Supplied records Block Start
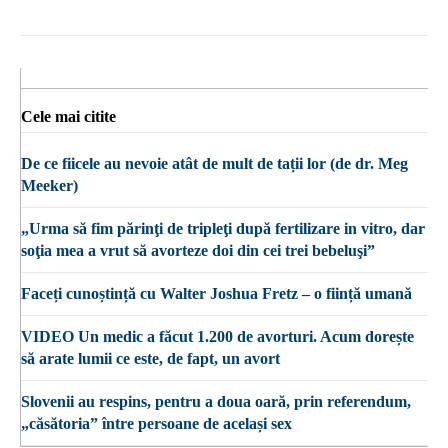
Cele mai citite
De ce fiicele au nevoie atât de mult de tații lor (de dr. Meg
Meeker)
„Urma să fim părinţi de tripleţi după fertilizare in vitro, dar
soţia mea a vrut să avorteze doi din cei trei bebeluşi”
Faceți cunoștință cu Walter Joshua Fretz – o ființă umană
VIDEO Un medic a făcut 1.200 de avorturi. Acum dorește
să arate lumii ce este, de fapt, un avort
Slovenii au respins, pentru a doua oară, prin referendum,
„căsătoria” între persoane de același sex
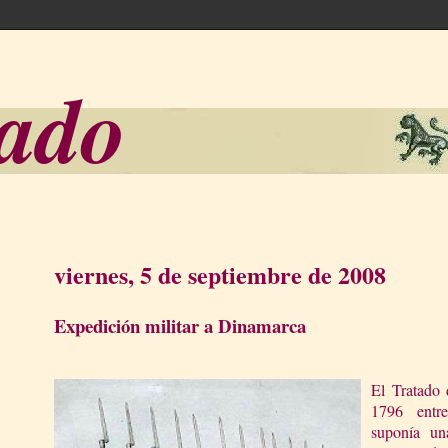
sado
viernes, 5 de septiembre de 2008
Expedición militar a Dinamarca
El Tratado 
1796 entr
suponía una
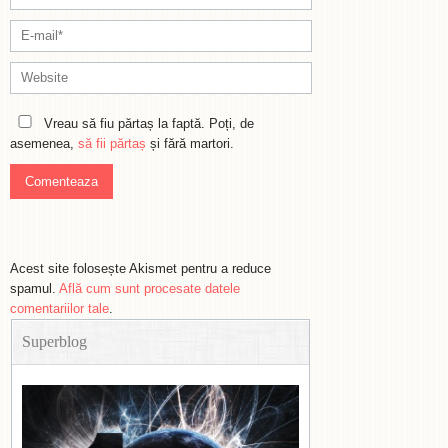
Vreau să fiu părtaș la faptă. Poți, de
asemenea,
să fii părtaș
și fără martori.
Acest site folosește Akismet pentru a reduce
spamul.
Află cum sunt procesate datele
comentariilor tale
.
Superblog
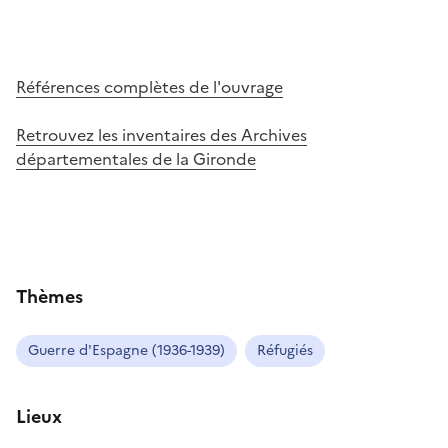
Références complètes de l'ouvrage
Retrouvez les inventaires des Archives
départementales de la Gironde
Thèmes
Guerre d'Espagne (1936-1939)
Réfugiés
Lieux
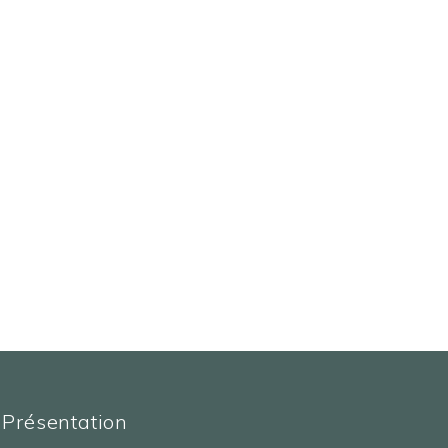
Présentation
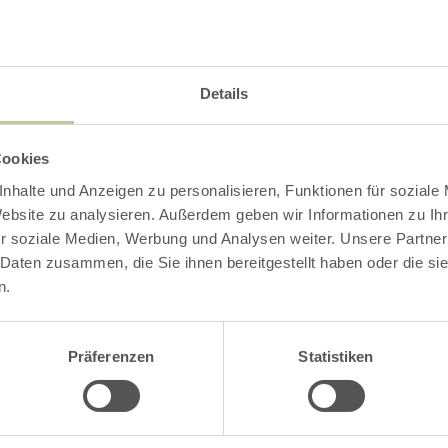
Impressies
Details
Cookies
nhalte und Anzeigen zu personalisieren, Funktionen für soziale
Website zu analysieren. Außerdem geben wir Informationen zu I
r soziale Medien, Werbung und Analysen weiter. Unsere Partner
 Daten zusammen, die Sie ihnen bereitgestellt haben oder die s
n.
Präferenzen
Statistiken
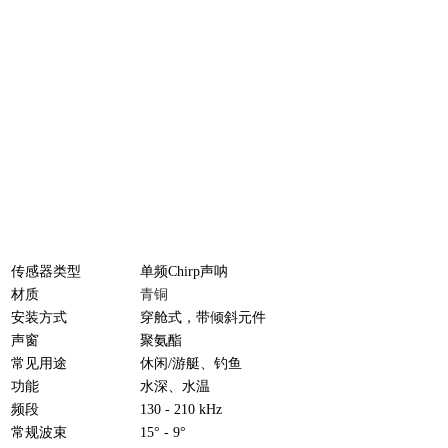
传感器类型
单频Chirp声呐
材质
青铜
安装方式
穿舱式，带倾斜元件
声窗
聚氨酯
常见用途
休闲/游艇、钓鱼
功能
水深、水温
频段
130 - 210 kHz
常规波束
15° - 9°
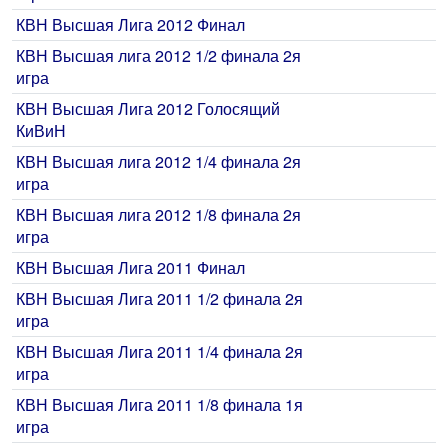
КВН Высшая Лига 2012 Финал
КВН Высшая лига 2012 1/2 финала 2я
игра
КВН Высшая Лига 2012 Голосящий
КиВиН
КВН Высшая лига 2012 1/4 финала 2я
игра
КВН Высшая лига 2012 1/8 финала 2я
игра
КВН Высшая Лига 2011 Финал
КВН Высшая Лига 2011 1/2 финала 2я
игра
КВН Высшая Лига 2011 1/4 финала 2я
игра
КВН Высшая Лига 2011 1/8 финала 1я
игра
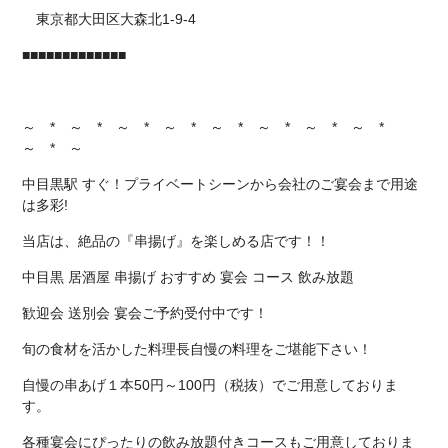
東京都大田区大森北1-9-4
■■■■■■■■■■■■■
～ * ～ * ～ * ～ * ～ * ～ * ～ * ～ *
～ * ～
中目黒駅 すぐ！プライベートシーンから会社のご宴会まで用途
は多彩!
当店は、絶品の『串揚げ』を楽しめる店です！！
中目黒 居酒屋 串揚げ おすすめ 宴会 コース 飲み放題
歓迎会 送別会 宴会ご予約受付中です！
旬の食材を活かした料理長自慢の料理をご堪能下さい！
自慢の串あげ１本50円～100円（税抜）でご用意しておりま
す。
各種宴会にぴったりの飲み放題付きコースもご用意しておりま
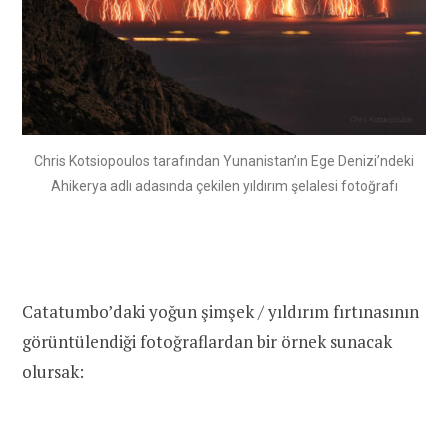
Chris Kotsiopoulos tarafından Yunanistan’ın Ege Denizi’ndeki
Ahikerya adlı adasında çekilen yıldırım şelalesi fotoğrafı
Catatumbo’daki yoğun şimşek / yıldırım fırtınasının
görüntülendiği fotoğraflardan bir örnek sunacak
olursak:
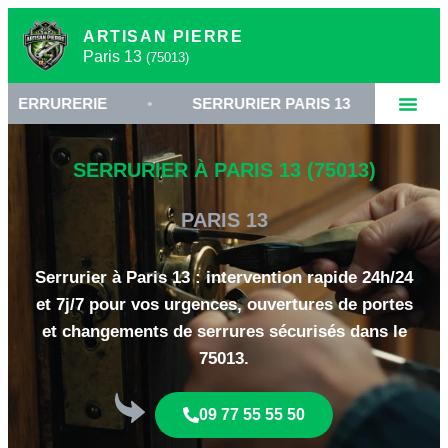
ARTISAN PIERRE
Paris 13
(75013)
RERIE
•
SERRURIER PARIS 13
•
OUVERTUR
SERRURIER À PARIS 13 (75013)
PARIS 13
Serrurier à Paris 13 : intervention rapide 24h/24
et 7j/7 pour vos urgences, ouvertures de portes
et changements de serrures sécurisés dans le
75013.
09 77 55 55 50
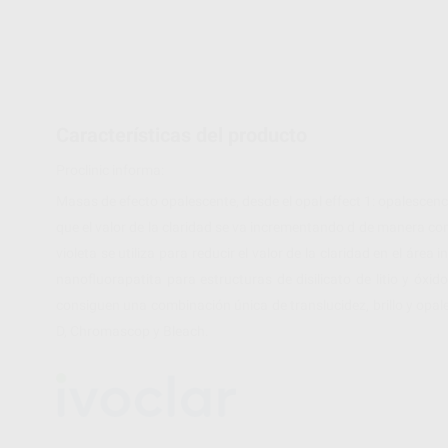
Características del producto
Proclinic informa:
Masas de efecto opalescente, desde el opal effect 1: opalescencia
que el valor de la claridad se va incrementando d de manera conti
violeta se utiliza para reducir el valor de la claridad en el área
nanofluorapatita para estructuras de disilicato de litio y óxi
consiguen una combinación única de translucidez, brillo y opale
D, Chromascop y Bleach.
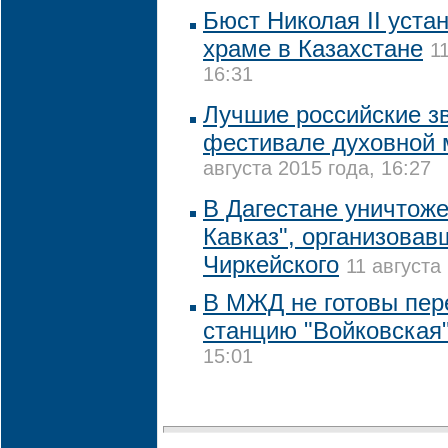
Бюст Николая II уста
храме в Казахстане
1
16:31
Лучшие российские з
фестивале духовной 
августа 2015 года, 16:27
В Дагестане уничтоже
Кавказ", организовав
Чиркейского
11 августа
В МЖД не готовы пер
станцию "Войковская
15:01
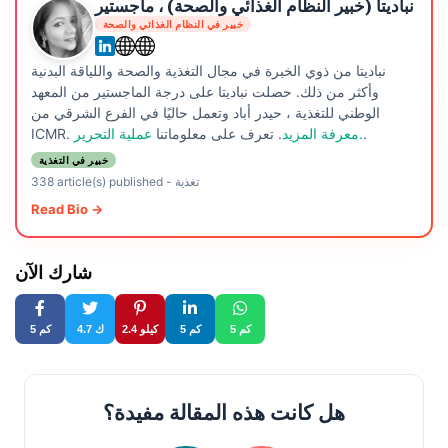
نباديتا (خبير النظام الغذائي والصحة) ، ماجستير
خبير في النظام الغذائي والصحة
نباديتا من ذوي الخبرة في مجال التغذية والصحة واللياقة البدنية
وأكثر من ذلك. حصلت نباديتا على درجة الماجستير من المعهد
الوطني للتغذية ، حيدر أباد وتعمل حاليًا في الفرع الشرقي من
.
عملية التحرير.
معرفة المزيد
. تعرف على معلوماتنا
ICMR.
خبير في التغذية
تغذية
-
338 article(s) published
Read Bio →
شارك الآن
5 كم
5 كم
2.4 كيلو
4.7 ك
5 كم
هل كانت هذه المقالة مفيدة؟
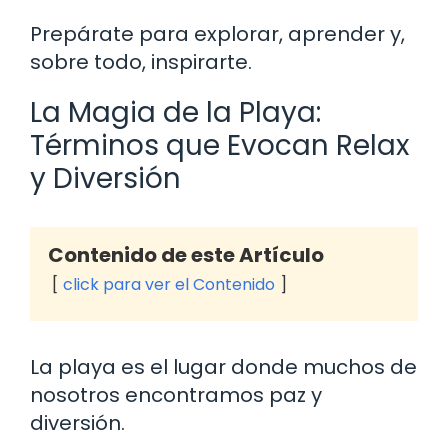
Prepárate para explorar, aprender y,
sobre todo, inspirarte.
La Magia de la Playa:
Términos que Evocan Relax
y Diversión
Contenido de este Artículo
click para ver el Contenido
La playa es el lugar donde muchos de
nosotros encontramos paz y
diversión.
Supplied records Block End
*What is expected*:
Using the data above, copy exactly the lines from the one containing "in vitro, dar" to the one containing "旬の食材を活かした料理長自慢の料理をご堪能下さい！", inclusive. Exclude the pictures.

*Written solution*:
„Urma să fim părinţi de tripleţi după fertilizare in vitro, dar
soţia mea a vrut să avorteze doi din cei trei bebeluşi”
Faceți cunoștință cu Walter Joshua Fretz – o ființă umană
VIDEO Un medic a făcut 1.200 de avorturi. Acum dorește
să arate lumii ce este, de fapt, un avort
Slovenii au respins, pentru a doua oară, prin referendum,
„căsătoria” între persoane de același sex
sado
viernes, 5 de septiembre de 2008
Expedición militar a Dinamarca
El Tratado 
1796 entr
suponía una
Vreau să fiu părtaș la faptă. Poți, de
asemenea,
să fii părtaș
și fără martori.
Acest site folosește Akismet pentru a reduce
spamul.
Află cum sunt procesate datele
comentariilor tale
.
Superblog
Références complètes de l'ouvrage
Retrouvez les inventaires des Archives
départementales de la Gironde
Thèmes
Guerre d'Espagne (1936-1939)
Réfugiés
Lieux
Présentation
Impressies
Details
Cookies
nhalte und Anzeigen zu personalisieren, Funktionen für soziale
Website zu analysieren. Außerdem geben wir Informationen zu I
r soziale Medien, Werbung und Analysen weiter. Unsere Partner
 Daten zusammen, die Sie ihnen bereitgestellt haben oder die s
n.
Präferenzen
Statistiken
传感器类型
单频Chirp声呐
材质
青铜
安装方式
穿舱式，带倾斜元件
声窗
聚氨酯
常见用途
休闲/游艇、钓鱼
功能
水深、水温
频段
130 - 210 kHz
常规波束
15° - 9°
КВН Высшая Лига 2012 Финал
КВН Высшая лига 2012 1/2 финала 2я
игра
КВН Высшая Лига 2012 Голосящий
КиВиН
КВН Высшая лига 2012 1/4 финала 2я
игра
КВН Высшая лига 2012 1/8 финала 2я
игра
КВН Высшая Лига 2011 Финал
КВН Высшая Лига 2011 1/2 финала 2я
игра
КВН Высшая Лига 2011 1/4 финала 2я
игра
КВН Высшая Лига 2011 1/8 финала 1я
игра
東京都大田区大森北1-9-4
■■■■■■■■■■■■■
～ * ～ * ～ * ～ * ～ * ～ * ～ * ～ *
～ * ～
中目黒駅 すぐ！プライベートシーンから会社のご宴会まで用途
は多彩!
当店は、絶品の『串揚げ』を楽しめる店です！！
中目黒 居酒屋 串揚げ おすすめ 宴会 コース 飲み放題
歓迎会 送別会 宴会ご予約受付中です！
旬の食材を活かした料理長自慢の料理をご堪能下さい！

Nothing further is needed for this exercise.